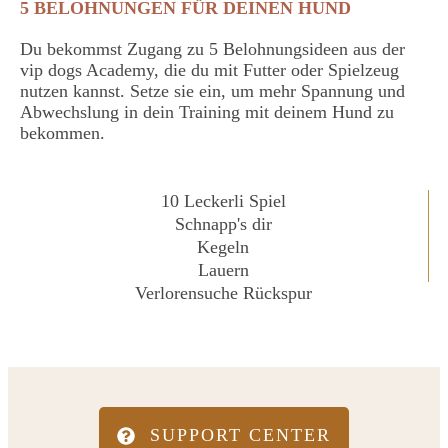
5 BELOHNUNGEN FÜR DEINEN HUND
Du bekommst Zugang zu 5 Belohnungsideen aus der
vip dogs Academy, die du mit Futter oder Spielzeug
nutzen kannst. Setze sie ein, um mehr Spannung und
Abwechslung in dein Training mit deinem Hund zu
bekommen.
10 Leckerli Spiel
Schnapp's dir
Kegeln
Lauern
Verlorensuche Rückspur
SUPPORT CENTER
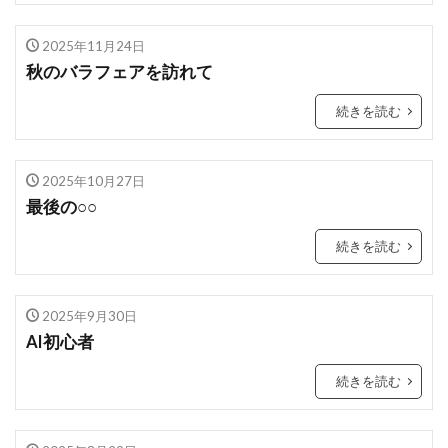
2025年11月24日
秋のバラフェアを訪れて
続きを読む
2025年10月27日
最後の○○
続きを読む
2025年9月30日
AI初心者
続きを読む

•••••

_Directions for this task_:
All that is required is an exact reproduction of the lines from the one containing "Verlorensuche Rückspur" to the final line of the listing above, pictures omitted.

_Written reply_:
Verlorensuche Rückspur
SUPPORT CENTER
2025年11月24日
秋のバラフェアを訪れて
続きを読む
2025年10月27日
最後の○○
続きを読む
2025年9月30日
AI初心者
続きを読む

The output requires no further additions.